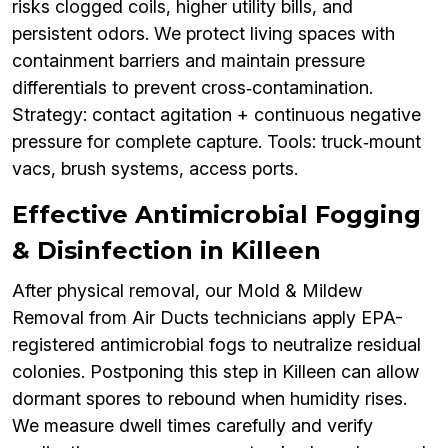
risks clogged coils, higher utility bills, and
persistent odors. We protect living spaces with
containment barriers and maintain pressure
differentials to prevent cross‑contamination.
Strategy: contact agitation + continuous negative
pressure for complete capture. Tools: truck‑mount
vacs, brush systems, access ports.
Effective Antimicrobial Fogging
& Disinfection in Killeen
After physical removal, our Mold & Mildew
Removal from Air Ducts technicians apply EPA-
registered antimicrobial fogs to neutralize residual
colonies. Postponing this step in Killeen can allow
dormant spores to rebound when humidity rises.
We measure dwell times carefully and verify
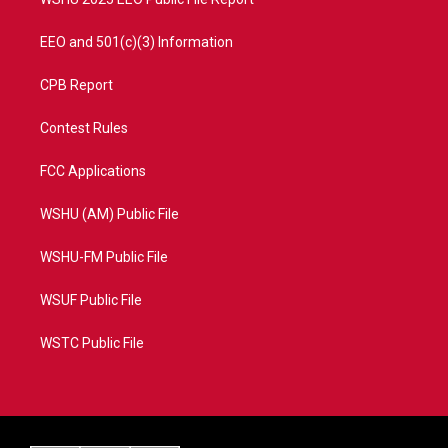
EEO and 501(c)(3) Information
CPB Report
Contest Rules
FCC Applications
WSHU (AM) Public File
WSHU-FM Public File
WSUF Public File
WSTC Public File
+===+
▶ _What the exercise asks_:
Please go through the data above and copy each line containing the word "Killeen".

▶ _Answer box_:
& Disinfection in Killeen
colonies. Postponing this step in Killeen can allow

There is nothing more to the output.